Task brief :: For the records that follow, say how many lines have the word "Ouray" in them. Write the number and nothing more.

Source data ::
◆ ◆ ◆ ◆
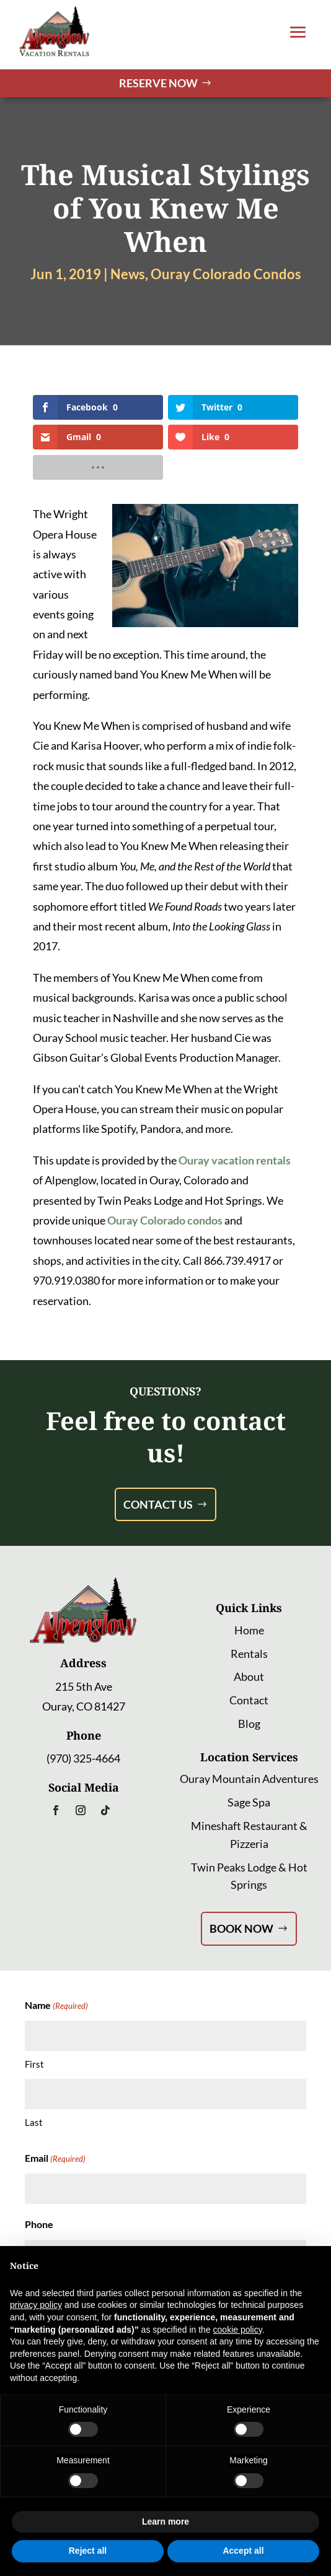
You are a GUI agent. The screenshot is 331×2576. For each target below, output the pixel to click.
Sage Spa (248, 1802)
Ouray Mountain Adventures (249, 1778)
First (34, 2064)
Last (34, 2122)
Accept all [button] (243, 2551)
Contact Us (158, 1504)
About (249, 1676)
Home (249, 1630)
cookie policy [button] (237, 2330)
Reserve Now (158, 83)
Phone (39, 2224)
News (127, 274)
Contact (248, 1700)
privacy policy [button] (36, 2305)
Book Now (241, 1928)
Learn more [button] (165, 2521)
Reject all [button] (88, 2551)
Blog (249, 1723)
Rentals (249, 1653)
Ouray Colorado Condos (226, 274)
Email (55, 2159)
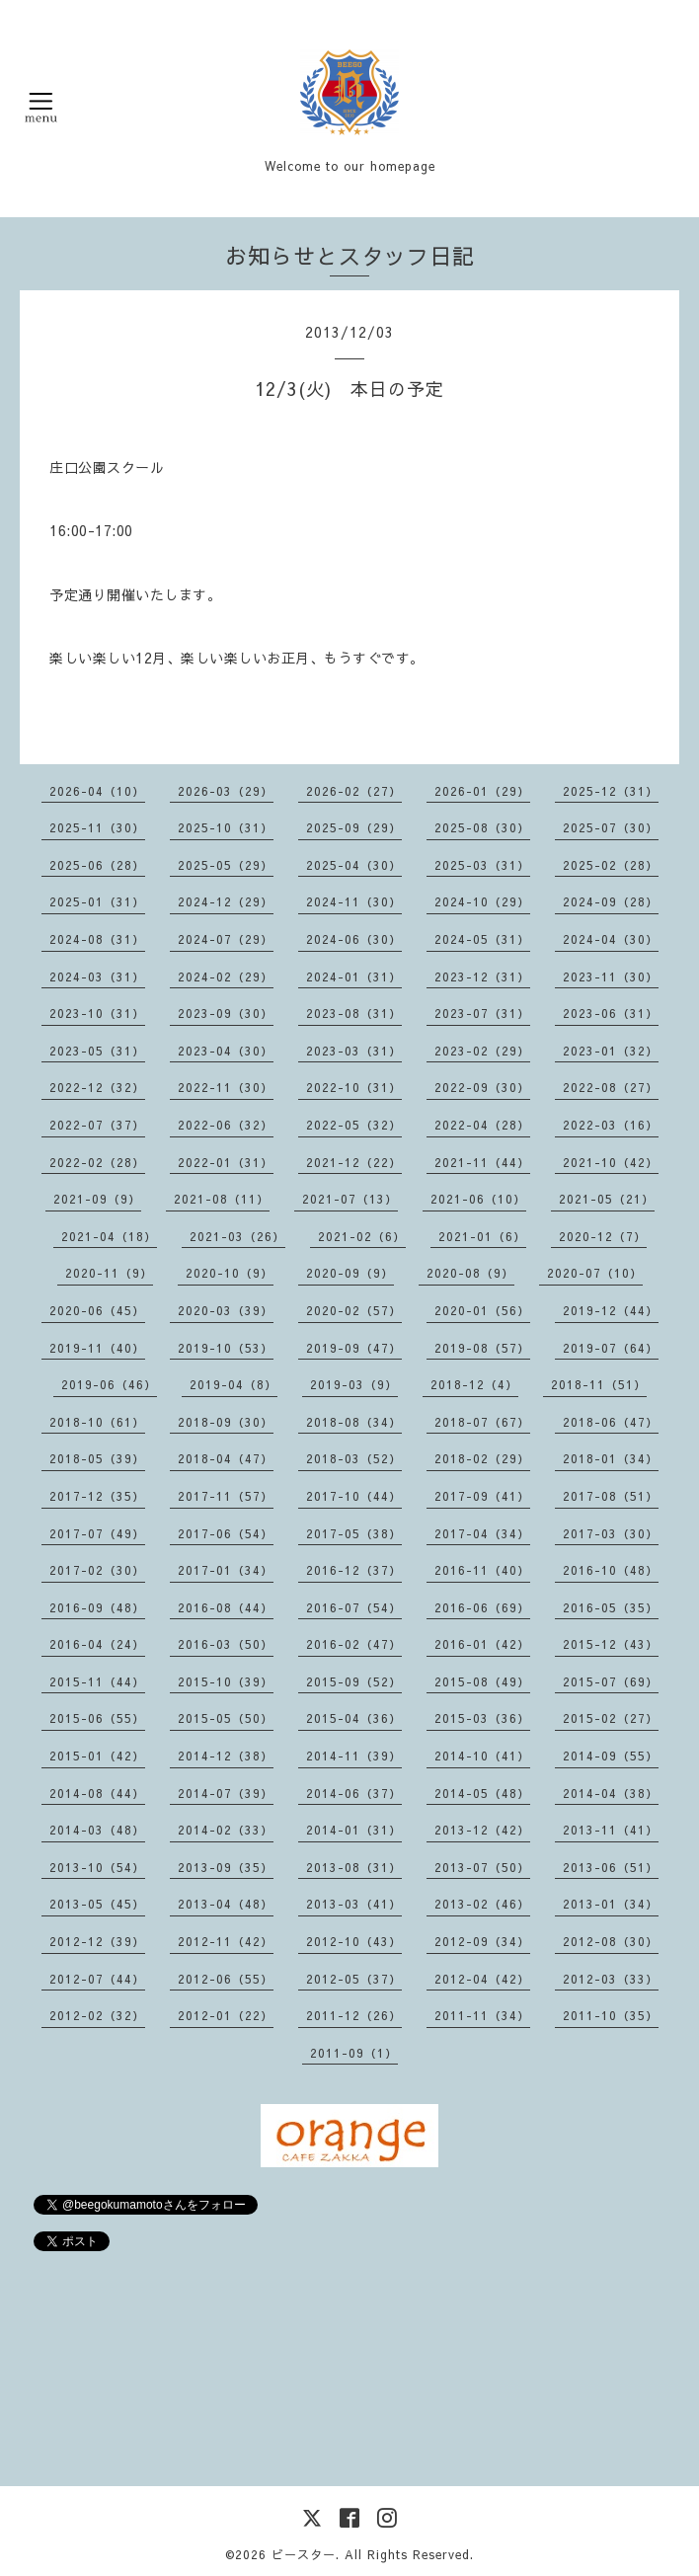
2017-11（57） (225, 1496)
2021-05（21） (607, 1199)
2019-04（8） (233, 1384)
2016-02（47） (354, 1644)
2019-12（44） (611, 1310)
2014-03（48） (97, 1829)
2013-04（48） (225, 1904)
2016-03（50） (225, 1644)
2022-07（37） (97, 1124)
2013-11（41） (611, 1829)
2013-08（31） (354, 1867)
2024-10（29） (482, 901)
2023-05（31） (97, 1050)
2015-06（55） (97, 1718)
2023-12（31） (482, 976)
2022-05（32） (354, 1124)
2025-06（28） (97, 865)
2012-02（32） (97, 2015)
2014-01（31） (354, 1829)
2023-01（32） (611, 1050)
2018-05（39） (97, 1458)
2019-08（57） (482, 1348)
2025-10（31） (225, 827)
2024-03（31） (97, 976)
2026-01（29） (482, 791)
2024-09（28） (611, 901)
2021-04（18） (109, 1236)
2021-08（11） (222, 1199)
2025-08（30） (482, 827)
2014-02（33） (225, 1829)
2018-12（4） (474, 1384)
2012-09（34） (482, 1941)
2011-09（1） (354, 2053)
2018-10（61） (97, 1422)
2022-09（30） (482, 1087)
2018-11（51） (599, 1384)
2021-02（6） (362, 1236)
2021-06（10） (478, 1199)
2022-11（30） (225, 1087)
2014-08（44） (97, 1793)
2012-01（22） (225, 2015)
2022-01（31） (225, 1162)
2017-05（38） (354, 1533)
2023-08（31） (354, 1013)
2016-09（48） (97, 1607)
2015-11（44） (97, 1681)
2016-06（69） (482, 1607)
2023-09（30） (225, 1013)
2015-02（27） (611, 1718)
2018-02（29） (482, 1458)
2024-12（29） (225, 901)
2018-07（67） (482, 1422)
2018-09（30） (225, 1422)
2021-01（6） (482, 1236)
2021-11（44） (482, 1162)
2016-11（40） (482, 1570)
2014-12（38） (225, 1755)
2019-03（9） (354, 1384)
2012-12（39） (97, 1941)
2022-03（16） (611, 1124)
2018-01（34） (611, 1458)
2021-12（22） (354, 1162)
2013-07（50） (482, 1867)
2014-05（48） (482, 1793)
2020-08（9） (470, 1273)
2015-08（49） (482, 1681)
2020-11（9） (109, 1273)
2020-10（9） (229, 1273)
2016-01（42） (482, 1644)
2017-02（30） (97, 1570)
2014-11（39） (354, 1755)
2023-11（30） (611, 976)
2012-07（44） (97, 1979)
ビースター (304, 2554)
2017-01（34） (225, 1570)
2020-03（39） (225, 1310)
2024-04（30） (611, 939)
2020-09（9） (350, 1273)
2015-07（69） (611, 1681)
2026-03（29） (225, 791)
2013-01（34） (611, 1904)
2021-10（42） (611, 1162)
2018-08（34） (354, 1422)
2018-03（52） (354, 1458)
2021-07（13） (350, 1199)
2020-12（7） (603, 1236)
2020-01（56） (482, 1310)
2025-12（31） (611, 791)
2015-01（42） (97, 1755)
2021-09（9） (97, 1199)
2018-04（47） (225, 1458)
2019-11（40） (97, 1348)
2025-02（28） (611, 865)
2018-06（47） (611, 1422)
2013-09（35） (225, 1867)
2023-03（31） (354, 1050)
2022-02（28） (97, 1162)
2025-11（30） (97, 827)
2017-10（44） (354, 1496)
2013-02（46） (482, 1904)
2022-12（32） (97, 1087)
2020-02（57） (354, 1310)
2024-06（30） (354, 939)
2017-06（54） (225, 1533)
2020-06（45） (97, 1310)
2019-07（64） (611, 1348)
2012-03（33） (611, 1979)
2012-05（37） (354, 1979)
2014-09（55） (611, 1755)
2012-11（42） (225, 1941)
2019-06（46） (109, 1384)
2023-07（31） (482, 1013)
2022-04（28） (482, 1124)
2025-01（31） (97, 901)
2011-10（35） (611, 2015)
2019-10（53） (225, 1348)
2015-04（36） (354, 1718)
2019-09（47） (354, 1348)
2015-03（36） (482, 1718)
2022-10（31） (354, 1087)
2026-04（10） (97, 791)
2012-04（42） (482, 1979)
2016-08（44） (225, 1607)
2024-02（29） (225, 976)
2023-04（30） (225, 1050)
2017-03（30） (611, 1533)
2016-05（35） (611, 1607)
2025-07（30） (611, 827)
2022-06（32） (225, 1124)
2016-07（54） (354, 1607)
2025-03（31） (482, 865)
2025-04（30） (354, 865)
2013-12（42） (482, 1829)
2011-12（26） (354, 2015)
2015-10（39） (225, 1681)
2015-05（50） (225, 1718)
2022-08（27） (611, 1087)
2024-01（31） (354, 976)
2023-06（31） (611, 1013)
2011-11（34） (482, 2015)
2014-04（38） (611, 1793)
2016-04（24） (97, 1644)
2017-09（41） (482, 1496)
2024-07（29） (225, 939)
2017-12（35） (97, 1496)
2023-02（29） (482, 1050)
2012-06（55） (225, 1979)
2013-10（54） (97, 1867)
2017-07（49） (97, 1533)
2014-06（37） (354, 1793)
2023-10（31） (97, 1013)
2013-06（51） (611, 1867)
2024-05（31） (482, 939)
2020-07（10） (595, 1273)
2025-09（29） (354, 827)
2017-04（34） (482, 1533)
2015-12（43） (611, 1644)
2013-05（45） (97, 1904)
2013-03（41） (354, 1904)
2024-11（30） (354, 901)
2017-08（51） (611, 1496)
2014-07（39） (225, 1793)
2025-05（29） (225, 865)
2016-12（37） (354, 1570)
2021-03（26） (237, 1236)
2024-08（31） (97, 939)
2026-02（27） (354, 791)
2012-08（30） (611, 1941)
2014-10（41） (482, 1755)
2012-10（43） (354, 1941)
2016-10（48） (611, 1570)
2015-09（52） (354, 1681)
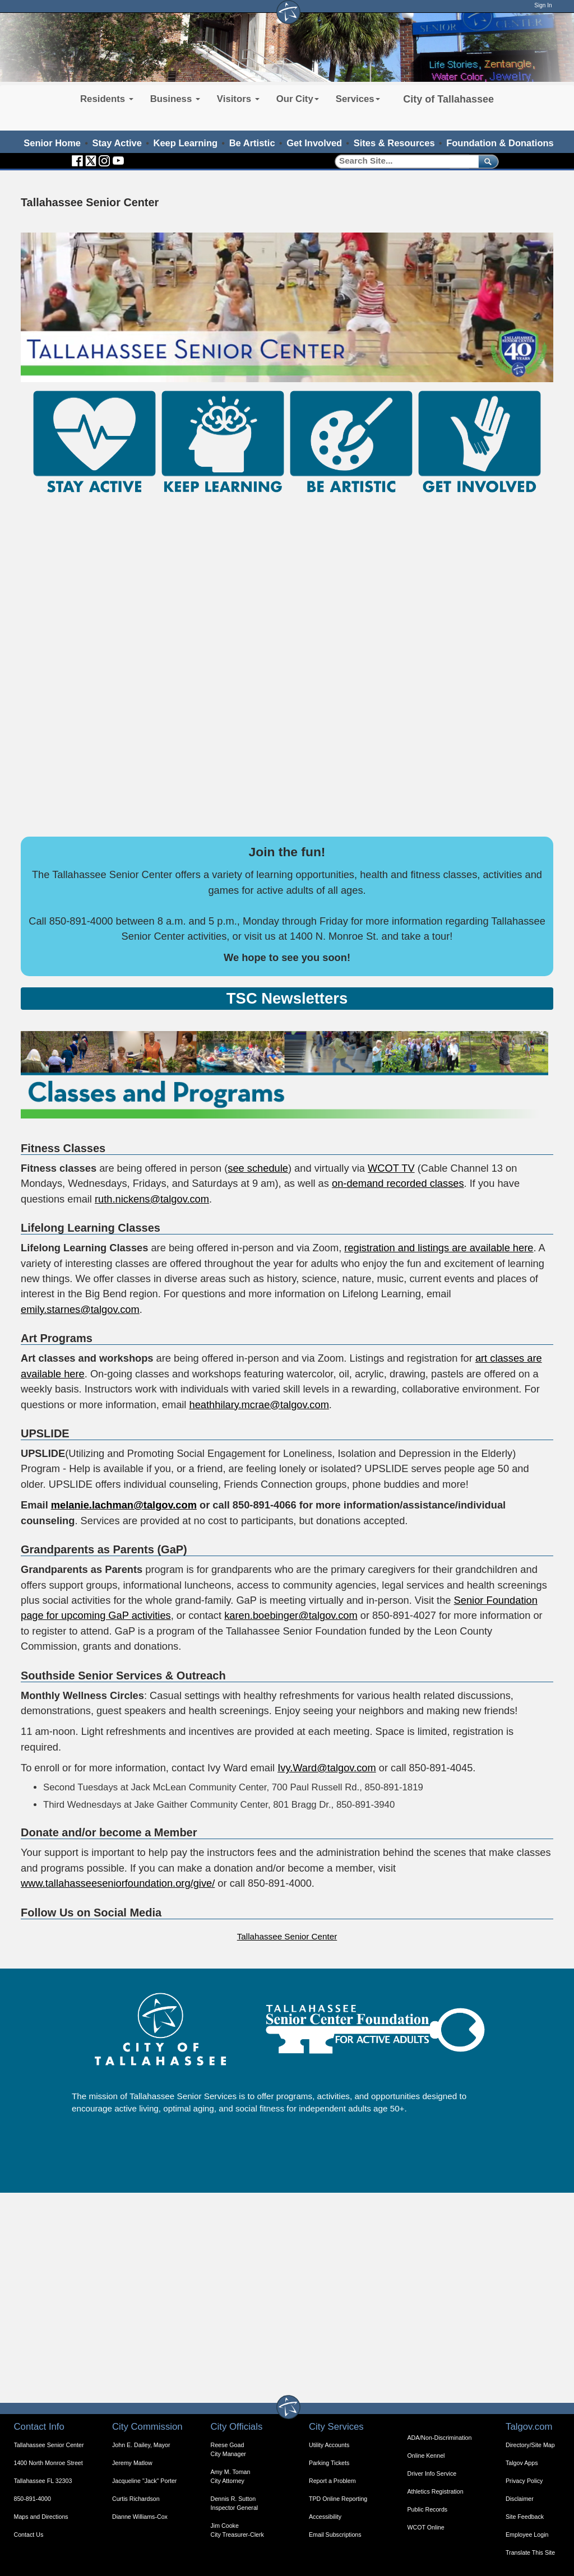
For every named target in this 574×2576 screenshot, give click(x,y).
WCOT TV (391, 1168)
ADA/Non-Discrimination (440, 2437)
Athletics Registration (436, 2491)
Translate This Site (530, 2552)
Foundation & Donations (500, 143)
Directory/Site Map (530, 2445)
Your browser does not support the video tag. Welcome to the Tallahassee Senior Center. (287, 307)
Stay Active (117, 143)
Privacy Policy (524, 2480)
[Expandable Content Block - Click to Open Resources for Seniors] (287, 998)
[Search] (403, 161)
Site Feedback (525, 2516)
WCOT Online (426, 2527)
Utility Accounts (329, 2445)
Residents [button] (106, 99)
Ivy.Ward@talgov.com (326, 1768)
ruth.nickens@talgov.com (152, 1199)
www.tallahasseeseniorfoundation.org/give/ (118, 1883)
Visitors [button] (238, 99)
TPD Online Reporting (338, 2498)
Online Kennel (426, 2455)
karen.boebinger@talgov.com (291, 1615)
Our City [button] (297, 99)
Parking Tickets (329, 2462)
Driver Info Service (432, 2473)
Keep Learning (186, 143)
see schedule (258, 1168)
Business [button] (175, 99)
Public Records (428, 2509)
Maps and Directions (41, 2516)
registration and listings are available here (438, 1248)
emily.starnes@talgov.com (80, 1309)
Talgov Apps (522, 2462)
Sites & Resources (394, 143)
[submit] (486, 161)
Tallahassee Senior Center (287, 1936)
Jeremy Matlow (132, 2462)
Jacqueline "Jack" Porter (144, 2480)
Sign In (543, 5)
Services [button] (358, 99)
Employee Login (527, 2534)
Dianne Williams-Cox (140, 2516)
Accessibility (325, 2516)
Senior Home (52, 143)
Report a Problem (332, 2480)
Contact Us (29, 2534)
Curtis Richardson (136, 2498)
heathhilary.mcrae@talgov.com (259, 1404)
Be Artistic (252, 143)
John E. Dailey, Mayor (141, 2445)
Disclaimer (520, 2498)
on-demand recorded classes (398, 1183)
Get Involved (314, 143)
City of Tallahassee (448, 99)
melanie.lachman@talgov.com (124, 1505)
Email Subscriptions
◆ ◆ ◆ ◆
Expected answer :: 2